Harvey Mudd Welcomes New Postdoctoral Program Scholars
June 29, 2020Harvey Mudd College welcomes three scholars— Morgan Carr-Markell, Sarah Kavassalis and Joseph Wirth—who have been hired as part of a pilot three-year postdoctoral program that responds to the increased demand for faculty members equipped with the ability to teach computational skills.
With the Postdoctoral Program in Interdisciplinary Computation (PIC), the College seeks to address the needs for more faculty members equipped to teach students computational skills that are applicable within a wide variety of disciplines.
“It can be difficult for academic institutions to recruit and retain faculty with strong computational skills because many people with computing-related PhDs are recruited to industry positions, which tend to have higher salaries,” says President Maria Klawe. Harvey Mudd College’s postdoctoral program is designed for outstanding candidates receiving their PhD in diverse areas of science or engineering who have strong computational skills.
The program also promotes the inclusive curriculum and pedagogy that has made Harvey Mudd so successful in graduating women and under-represented minorities all STEM areas, including computer science, engineering and physics.

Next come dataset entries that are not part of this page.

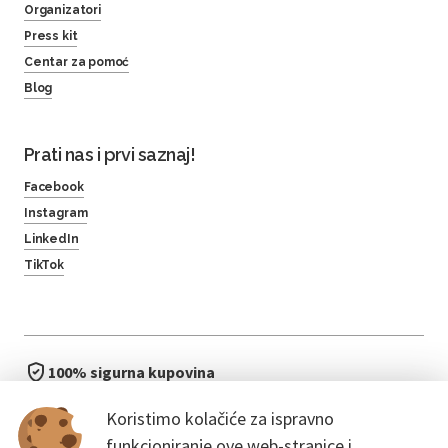
Organizatori
Press kit
Centar za pomoć
Blog
Prati nas i prvi saznaj!
Facebook
Instagram
LinkedIn
TikTok
100% sigurna kupovina
brzo i jednostavno
Koristimo kolačiće za ispravno
bez čekanja u redu
funkcioniranje ove web-stranice i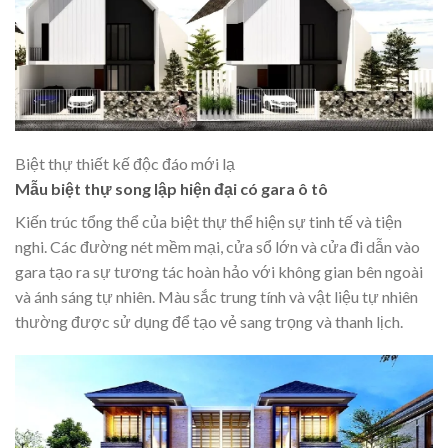
Biệt thự thiết kế độc đáo mới lạ
Mẫu biệt thự song lập hiện đại có gara ô tô
Kiến trúc tổng thể của biệt thự thể hiện sự tinh tế và tiện
nghi. Các đường nét mềm mại, cửa sổ lớn và cửa đi dẫn vào
gara tạo ra sự tương tác hoàn hảo với không gian bên ngoài
và ánh sáng tự nhiên. Màu sắc trung tính và vật liệu tự nhiên
thường được sử dụng để tạo vẻ sang trọng và thanh lịch.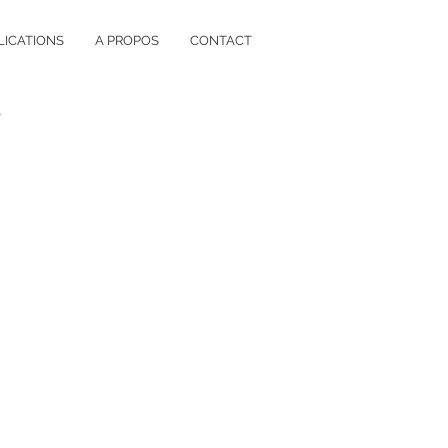
LICATIONS
A PROPOS
CONTACT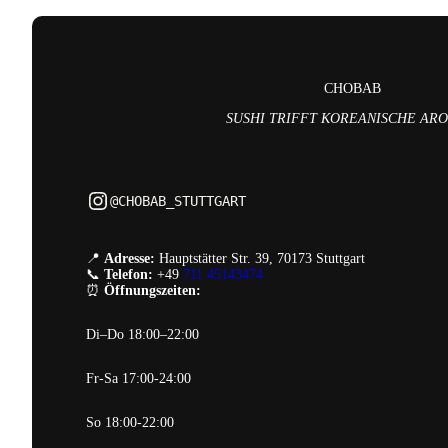
CHOBAB
SUSHI TRIFFT KOREANISCHE AR
Instagram
@CHOBAB_STUTTGART
📍
Adresse:
Hauptstätter Str. 39, 70173 Stuttgart
📞
Telefon:
+49
711 45143474
⏰
Öffnungszeiten:
Di–Do 18:00–22:00
Fr-Sa 17:00-24:00
So 18:00-22:00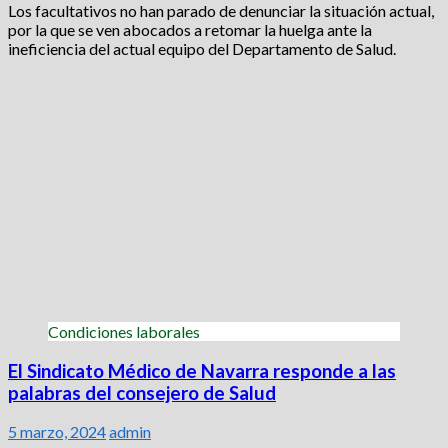
Los facultativos no han parado de denunciar la situación actual,
por la que se ven abocados a retomar la huelga ante la
ineficiencia del actual equipo del Departamento de Salud.
Condiciones laborales
El Sindicato Médico de Navarra responde a las
palabras del consejero de Salud
5 marzo, 2024
admin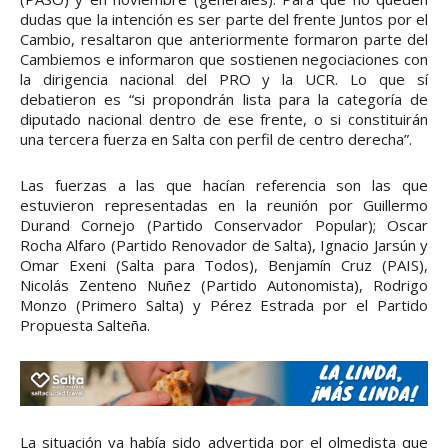
dudas que la intención es ser parte del frente Juntos por el
Cambio, resaltaron que anteriormente formaron parte del
Cambiemos e informaron que sostienen negociaciones con
la dirigencia nacional del PRO y la UCR. Lo que sí
debatieron es “si propondrán lista para la categoría de
diputado nacional dentro de ese frente, o si constituirán
una tercera fuerza en Salta con perfil de centro derecha”.
Las fuerzas a las que hacían referencia son las que
estuvieron representadas en la reunión por Guillermo
Durand Cornejo (Partido Conservador Popular); Oscar
Rocha Alfaro (Partido Renovador de Salta), Ignacio Jarsún y
Omar Exeni (Salta para Todos), Benjamín Cruz (PAIS),
Nicolás Zenteno Nuñez (Partido Autonomista), Rodrigo
Monzo (Primero Salta) y Pérez Estrada por el Partido
Propuesta Salteña.
La situación ya había sido advertida por el olmedista que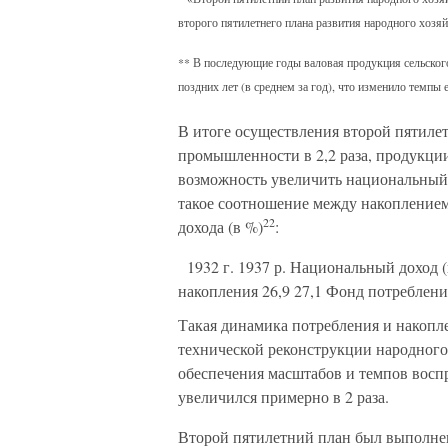
второго пятилетнего плана развития народного хозяйс
** В последующие годы валовая продукция сельского
поздних лет (в среднем за год), что изменило темпы 
В итоге осуществления второй пятиле
промышленности в 2,2 раза, продукции 
возможность увеличить национальный д
такое соотношение между накоплением
22
дохода (в %)
:
1932 г. 1937 р. Национальный доход (в
накопления 26,9 27,1 Фонд потребления
Такая динамика потребления и накопл
технической реконструкции народного
обеспечения масштабов и темпов восп
увеличился примерно в 2 раза.
Второй пятилетний план был выполне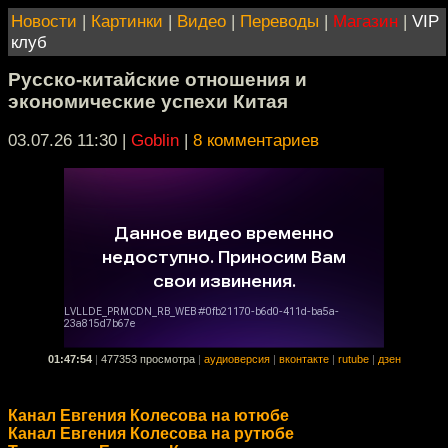
Новости
|
Картинки
|
Видео
|
Переводы
|
Магазин
|
VIP
клуб
Русско-китайские отношения и
экономические успехи Китая
03.07.26 11:30
|
Goblin
|
8 комментариев
01:47:54
|
477353 просмотра
|
аудиоверсия
|
вконтакте
|
rutube
|
дзен
Канал Евгения Колесова на ютюбе
Канал Евгения Колесова на рутюбе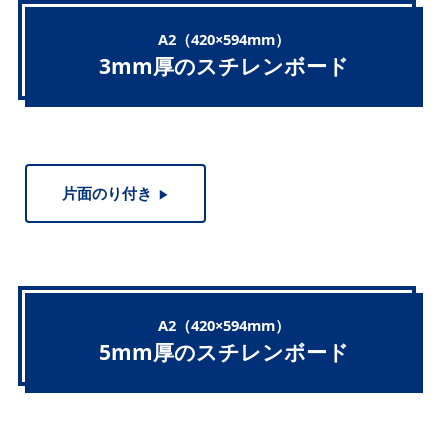
A2（420×594mm）
3mm厚のスチレンボード
片面のり付き
▶︎
A2（420×594mm）
5mm厚のスチレンボード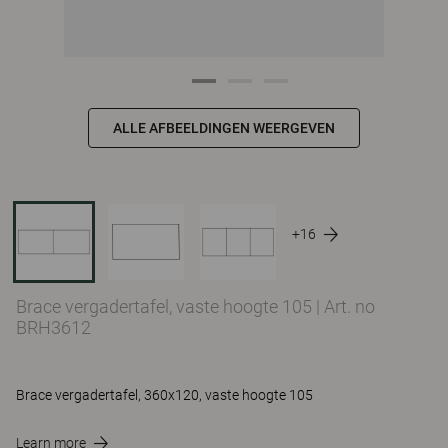
ALLE AFBEELDINGEN WEERGEVEN
+16
Brace vergadertafel, vaste hoogte 105
|
Art. no
BRH3612
Brace vergadertafel, 360x120, vaste hoogte 105
Learn more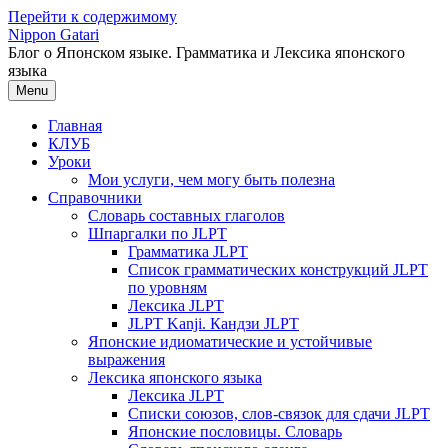
Перейти к содержимому
Nippon Gatari
Блог о Японском языке. Грамматика и Лексика японского
языка
Menu
Главная
КЛУБ
Уроки
Мои услуги, чем могу быть полезна
Справочники
Словарь составных глаголов
Шпаргалки по JLPT
Грамматика JLPT
Список грамматических конструкций JLPT
по уровням
Лексика JLPT
JLPT Kanji. Кандзи JLPT
Японские идиоматические и устойчивые
выражения
Лексика японского языка
Лексика JLPT
Списки союзов, слов-связок для сдачи JLPT
Японские пословицы. Словарь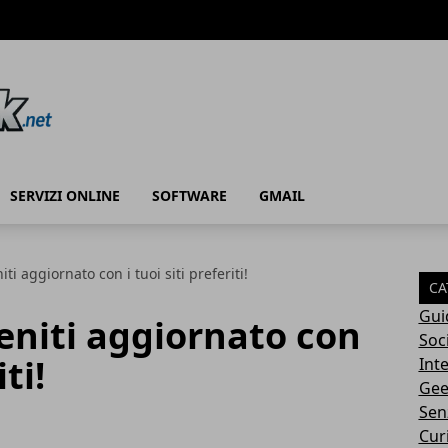
SERVIZI ONLINE
SOFTWARE
GMAIL
ti aggiornato con i tuoi siti preferiti!
CA
Gui
eniti aggiornato con
Soc
iti!
Int
Gee
Sen
Cur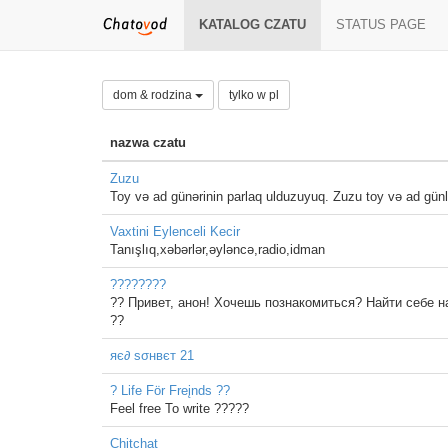
KATALOG CZATU
STATUS PAGE
dom & rodzina
tylko w pl
nazwa czatu
Zuzu
Toy və ad günərinin parlaq ulduzuyuq. Zuzu toy və ad günlər
Vaxtini Eylenceli Kecir
Tanışlıq,xəbərlər,əyləncə,radio,idman
????????
?? Привет, анон! Хочешь познакомиться? Найти себе нак
??
яє∂ ѕσнвєт 21
? Life För Freįnds ??
Feel free To write ?????
Chitchat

“Our goal is to train recent PhD recipients in scientific fields to help them develop as researchers, become excellent teachers of computational courses, and obtain faculty positions that bridge their home discipline and computer science,” says Chris Clark, professor of engineering and PIC program director.
The College selects scholars—like Carr-Markell, Kavassalis and Wirth—who have a passion for, and ability in, teaching, research and promoting diversity and inclusion. At Harvey Mudd, they will pursue in-depth research and novel pedagogical methods as well as gain the experience and preparation necessary for working at a small liberal arts college. As part of the postdoctoral program, scholars will collaborate with HMC faculty members to conduct research in one of four focus areas: multi-robot planning and control with Clark; microbial genome evolution with Eliot Bush, professor of biology; air quality and climate change with Lelia Hawkins, associate professor of chemistry; or collective behavior in social insects with Matina Donaldson-Matasci, Barbara Stokes Dewey Assistant Professor of Biology.

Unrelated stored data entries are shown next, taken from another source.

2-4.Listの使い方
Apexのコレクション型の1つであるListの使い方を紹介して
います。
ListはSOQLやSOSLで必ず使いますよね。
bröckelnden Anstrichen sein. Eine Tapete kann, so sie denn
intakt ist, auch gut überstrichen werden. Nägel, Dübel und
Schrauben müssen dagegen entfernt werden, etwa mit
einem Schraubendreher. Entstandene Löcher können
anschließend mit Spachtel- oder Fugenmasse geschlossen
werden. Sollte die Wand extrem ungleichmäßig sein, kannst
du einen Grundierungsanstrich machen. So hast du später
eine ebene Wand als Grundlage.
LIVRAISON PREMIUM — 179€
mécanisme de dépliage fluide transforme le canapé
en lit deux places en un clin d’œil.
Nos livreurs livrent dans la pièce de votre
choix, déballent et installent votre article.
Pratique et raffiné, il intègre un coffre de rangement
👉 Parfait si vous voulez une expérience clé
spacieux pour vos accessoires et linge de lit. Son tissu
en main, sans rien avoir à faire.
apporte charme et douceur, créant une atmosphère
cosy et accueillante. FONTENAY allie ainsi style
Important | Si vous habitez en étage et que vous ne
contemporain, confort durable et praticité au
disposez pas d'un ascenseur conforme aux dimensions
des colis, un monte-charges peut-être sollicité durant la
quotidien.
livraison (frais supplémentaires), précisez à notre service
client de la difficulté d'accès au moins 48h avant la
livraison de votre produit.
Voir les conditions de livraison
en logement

The PIC also features a one-week workshop on inclusive pedagogy and curriculum for computational courses that will be open to all U.S. faculty and senior graduate students.
2020 HMC Postdoctoral Scholars
Morgan Carr-Markell is a PhD candidate at the University of Minnesota, studying honey bee foraging behavior in landscapes with reconstructed prairie ecosystems. She began studying honey bees as an undergraduate at Wellesley College and continued studying them for her master’s degree at the University of Illinois at Urbana-Champaign, where she started keeping her own colonies as a hobby. She enjoys learning and teaching about biological systems, especially how interacting individuals can make collective decisions without any central authority telling them what to do.

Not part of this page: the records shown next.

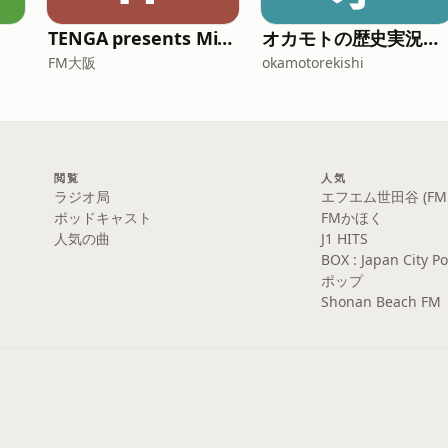
TENGA presents Midnight World Cafe 〜TENGA茶屋〜**
オカモトの歴史実況中継
FM大阪
okamotorekishi
閲覧
人気
ラジオ局
エフエム世田谷 (FM S
ポッドキャスト
FMかほく
人気の曲
J1 HITS
BOX : Japan Cit
ポップ
Shonan Beach FM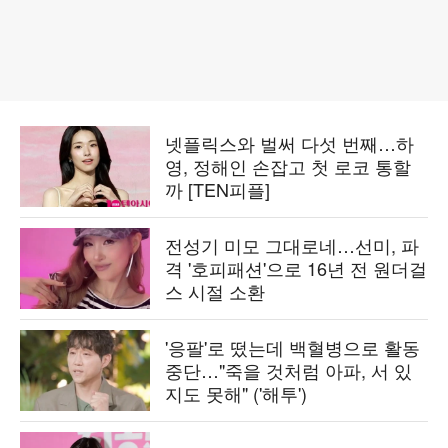
넷플릭스와 벌써 다섯 번째…하
영, 정해인 손잡고 첫 로코 통할
까 [TEN피플]
전성기 미모 그대로네…선미, 파
격 '호피패션'으로 16년 전 원더걸
스 시절 소환
'응팔'로 떴는데 백혈병으로 활동
중단…"죽을 것처럼 아파, 서 있
지도 못해" ('해투')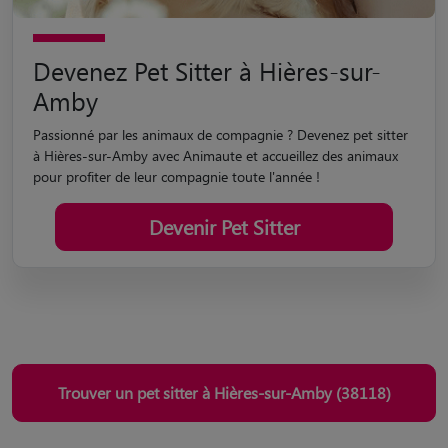
Devenez Pet Sitter à Hières-sur-
Amby
Passionné par les animaux de compagnie ? Devenez pet sitter
à Hières-sur-Amby avec Animaute et accueillez des animaux
pour profiter de leur compagnie toute l'année !
Devenir Pet Sitter
Trouver un pet sitter à Hières-sur-Amby (38118)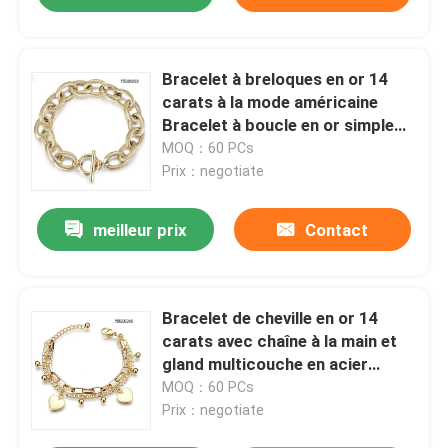
Bracelet à breloques en or 14
carats à la mode américaine
Bracelet à boucle en or simple
de style INS
MOQ：60 PCs
Prix：negotiate
meilleur prix
Contact
Bracelet de cheville en or 14
carats avec chaîne à la main et
gland multicouche en acier
inoxydable de 16 cm
MOQ：60 PCs
Prix：negotiate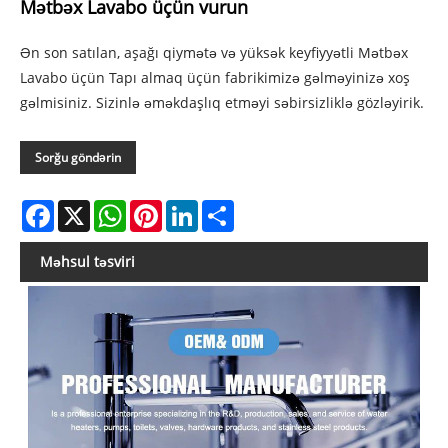
Mətbəx Lavabo üçün vurun
Ən son satılan, aşağı qiymətə və yüksək keyfiyyətli Mətbəx
Lavabo üçün Tapı almaq üçün fabrikimizə gəlməyinizə xoş
gəlmisiniz. Sizinlə əməkdaşlıq etməyi səbirsizliklə gözləyirik.
Sorğu göndərin
Facebook
X
WhatsApp
Pinterest
LinkedIn
Share
Məhsul təsviri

Sarah Kavassalis is pursuing a PhD in the Department of Chemistry, University of Toronto. She is seeking to understand how global change—whether climate or land use—affects the composition of the atmosphere and how the composition of the atmosphere in turn affects global change. She is especially interested in how non-linearities in the earth system manifest themselves and how best to capture these interesting complexities with models. Her teaching subjects are atmospheric chemistry, physical chemistry, scientific computing.
Joseph Wirth earned his PhD in microbiology from Franklin College of Liberal Arts and Sciences, University of Georgia, and was a postdoctoral research associate in the lab of Robert J. Maier. An expert in the microbial physiology of pathogenic bacteria, he is investigating the roles of putative genes involved in virulence and oxidative stress in Campylobacter concisus, Campylobacter jejuni and Helicobacter hepaticus using molecular genetics and biochemical technique.